Who said that ? lol
What it is, is, there are 20lb+ carp in the lake. Been fishing it 2 yrs and regulary catch 9-14lbers. If I use bigger boilies the size of the carp goes down, 5-9lbers ? Inexperienced fish jumpin on an easily visible bait before any other fish even sees it ?
I've been looking at video of carp feeding on baits underwater, these carp (upper twentys and somethirties)seem able to ignore the hooked bait, or if they take the hooked bait are pretty good at blowing em out, if they pick up a bait often enough, eventually i spose it's going to be hooked. A bit like russian roulette.

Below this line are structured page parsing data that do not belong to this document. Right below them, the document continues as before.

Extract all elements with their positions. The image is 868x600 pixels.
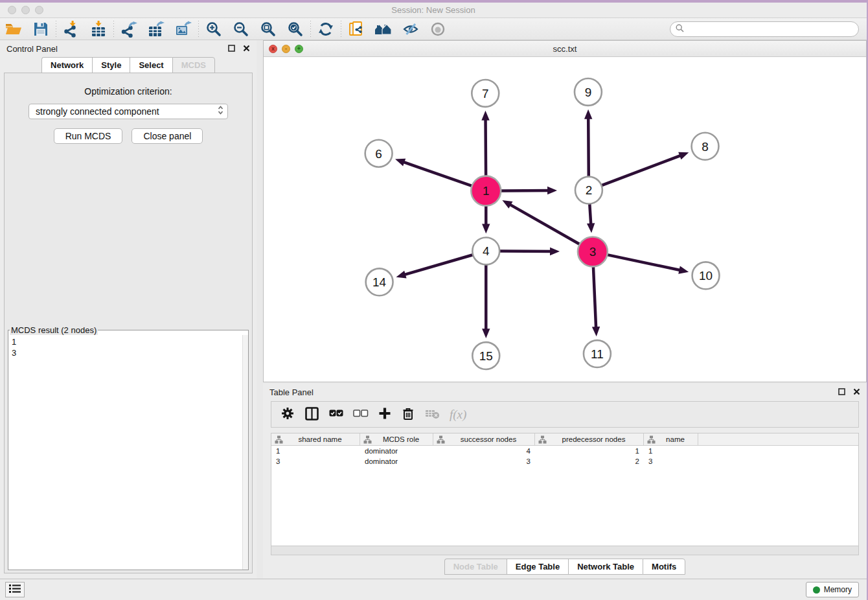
mcds-result-box: MCDS result (2 nodes) 13 [8, 325, 249, 570]
close-panel-icon[interactable] [243, 43, 250, 54]
delete-table-button[interactable] [425, 407, 440, 422]
close-panel-icon[interactable] [853, 386, 860, 398]
export-network-button[interactable] [115, 19, 143, 40]
graph-edge-3-1[interactable] [508, 203, 579, 244]
table-row[interactable]: 1dominator411 [271, 446, 858, 456]
table-cell[interactable]: dominator [360, 447, 433, 455]
table-cell[interactable]: 3 [644, 457, 698, 465]
export-table-button[interactable] [143, 19, 170, 40]
column-header-label: successor nodes [445, 435, 534, 443]
column-header-label: predecessor nodes [547, 435, 643, 443]
node-table: shared nameMCDS rolesuccessor nodesprede… [271, 433, 859, 546]
close-panel-button[interactable]: Close panel [131, 128, 203, 144]
deselect-all-button[interactable] [353, 409, 369, 420]
search-field[interactable] [670, 21, 859, 37]
edge-arrowhead [547, 187, 557, 194]
table-cell[interactable]: 1 [535, 447, 644, 455]
edge-arrowhead [584, 110, 592, 119]
select-stepper-icon [218, 105, 223, 118]
edge-arrowhead [587, 223, 595, 233]
edge-arrowhead [678, 266, 689, 274]
graph-edge-1-7[interactable] [486, 118, 486, 176]
zoom-out-button[interactable] [227, 19, 255, 40]
zoom-fit-button[interactable] [255, 19, 282, 40]
refresh-view-button[interactable] [312, 19, 339, 40]
network-home-button[interactable] [370, 19, 397, 40]
table-cell[interactable]: dominator [360, 457, 433, 465]
tab-mcds[interactable]: MCDS [172, 57, 215, 73]
edge-arrowhead [550, 248, 560, 255]
graph-edge-3-10[interactable] [608, 255, 681, 270]
column-layout-button[interactable] [304, 406, 319, 423]
select-all-button[interactable] [329, 409, 343, 420]
export-image-icon [175, 21, 192, 38]
graph-edge-2-8[interactable] [602, 155, 682, 185]
result-scrollbar[interactable] [242, 335, 248, 570]
memory-button[interactable]: Memory [806, 582, 859, 597]
column-header-predecessor-nodes[interactable]: predecessor nodes [535, 433, 644, 445]
control-panel-header: Control Panel [0, 40, 257, 57]
table-cell[interactable]: 4 [433, 447, 535, 455]
tab-style[interactable]: Style [92, 57, 130, 73]
clone-network-button[interactable] [343, 19, 370, 40]
graph-edge-3-11[interactable] [593, 267, 596, 329]
import-table-icon [90, 21, 107, 38]
graph-edge-2-9[interactable] [588, 117, 589, 176]
table-cell[interactable]: 2 [535, 457, 644, 465]
table-cell[interactable]: 1 [271, 447, 360, 455]
add-row-button[interactable] [378, 407, 391, 422]
graph-edge-4-14[interactable] [403, 255, 472, 275]
column-header-mcds-role[interactable]: MCDS role [360, 433, 433, 445]
tab-node-table[interactable]: Node Table [444, 559, 507, 575]
column-header-name[interactable]: name [644, 433, 698, 445]
float-panel-icon[interactable] [838, 386, 845, 398]
table-cell[interactable]: 3 [271, 457, 360, 465]
graph-node-label: 11 [591, 347, 604, 361]
criterion-select[interactable]: strongly connected component [29, 104, 228, 119]
delete-row-button[interactable] [401, 406, 415, 422]
memory-status-icon [813, 586, 820, 594]
import-table-button[interactable] [85, 19, 112, 40]
zoom-in-button[interactable] [200, 19, 227, 40]
search-icon [676, 23, 684, 35]
preview-button[interactable] [424, 19, 451, 40]
tab-network[interactable]: Network [41, 57, 92, 73]
table-horizontal-scrollbar[interactable] [271, 546, 859, 555]
import-network-icon [63, 21, 80, 38]
network-canvas[interactable]: 7968124314101511 [264, 57, 866, 382]
save-disk-icon [33, 21, 49, 37]
zoom-selected-button[interactable] [282, 19, 309, 40]
graph-edge-2-3[interactable] [589, 205, 591, 226]
right-column: x - + scc.txt 7968124314101511 Table Pan… [263, 40, 867, 579]
tab-select[interactable]: Select [130, 57, 172, 73]
function-builder-button[interactable]: f(x) [450, 408, 466, 422]
table-cell[interactable]: 3 [433, 457, 535, 465]
table-panel-title: Table Panel [269, 387, 314, 397]
zoom-in-icon [205, 21, 222, 38]
table-cell[interactable]: 1 [644, 447, 698, 455]
import-network-button[interactable] [58, 19, 85, 40]
mcds-result-title: MCDS result (2 nodes) [10, 325, 98, 335]
run-mcds-button[interactable]: Run MCDS [54, 128, 123, 144]
table-settings-button[interactable] [280, 406, 295, 422]
app-window: Session: New Session Cont [0, 3, 867, 600]
task-history-button[interactable] [5, 582, 25, 597]
column-header-successor-nodes[interactable]: successor nodes [433, 433, 535, 445]
eye-disabled-icon [430, 21, 446, 37]
mcds-result-text[interactable]: 13 [8, 335, 248, 570]
network-window-titlebar: x - + scc.txt [264, 41, 866, 57]
table-row[interactable]: 3dominator323 [271, 456, 858, 467]
graph-edge-1-6[interactable] [402, 161, 471, 185]
tab-edge-table[interactable]: Edge Table [507, 559, 568, 575]
control-panel: Control Panel NetworkStyleSelectMCDS Opt… [0, 40, 257, 579]
column-header-shared-name[interactable]: shared name [271, 433, 360, 445]
open-file-button[interactable] [0, 19, 27, 40]
search-input[interactable] [688, 24, 858, 34]
export-image-button[interactable] [170, 19, 197, 40]
tab-network-table[interactable]: Network Table [568, 559, 643, 575]
save-session-button[interactable] [27, 19, 54, 40]
tab-motifs[interactable]: Motifs [643, 559, 685, 575]
list-icon [9, 584, 21, 595]
float-panel-icon[interactable] [228, 43, 235, 54]
hide-panel-button[interactable] [397, 19, 424, 40]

They were also refusing round boilies and the takes weren't happening until they were chopped into a different shape
Also seen a video of some big carp easily ejecting a bait like they had done it a thousand times before, until a heavier hook was used and then, bang, nearly every time.
Anyway, got me thinking (unusual I know, and it didn't even hurt), Maybe the bigger carp (this is in my lake now)just know to stayaway from round boilies, or they know they are rigged coz they can see it. The bottom ismore leafier now than ever, and maybe my hooklength might as well have a sign on itpointing and saying "This is the onewith the hook - Don't touch".
So what I have decided to do is try pinning the hooklength down with rig putty and use chopped up pop-ups,different shaped boilies,shrink tube and a better hook too. I was looking at different rigs and a lot were using shrink tube but none stated why. I had a hunch it was for better hooking but didn't know.
How's that sound? I've got to try something down there. Might have a better chance of a twenty, or thirty maybe ??? They are in there, It's just catching em. Thats why it's called fishing, not catching, yes ?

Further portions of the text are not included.